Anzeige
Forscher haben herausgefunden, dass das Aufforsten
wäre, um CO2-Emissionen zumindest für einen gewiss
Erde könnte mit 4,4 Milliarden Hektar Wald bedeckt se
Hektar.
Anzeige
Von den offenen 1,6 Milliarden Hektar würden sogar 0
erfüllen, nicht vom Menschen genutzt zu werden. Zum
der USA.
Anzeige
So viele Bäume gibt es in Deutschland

...

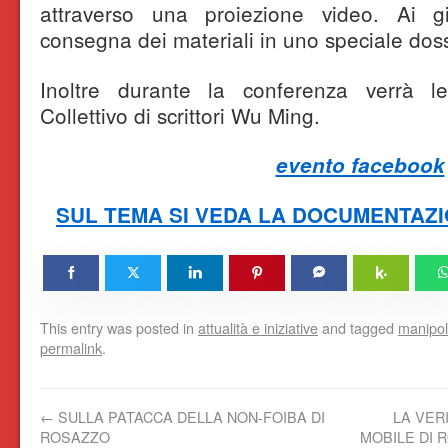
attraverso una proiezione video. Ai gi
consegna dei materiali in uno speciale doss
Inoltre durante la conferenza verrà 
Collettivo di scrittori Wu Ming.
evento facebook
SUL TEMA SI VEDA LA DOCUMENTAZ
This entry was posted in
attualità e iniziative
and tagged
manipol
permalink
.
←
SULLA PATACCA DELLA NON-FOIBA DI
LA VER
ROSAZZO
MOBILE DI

▶ AIM OF THE TASK
Count each line of the material that includes "Hektar", and reply with only the count.

▶ EXERCISE RESULT
3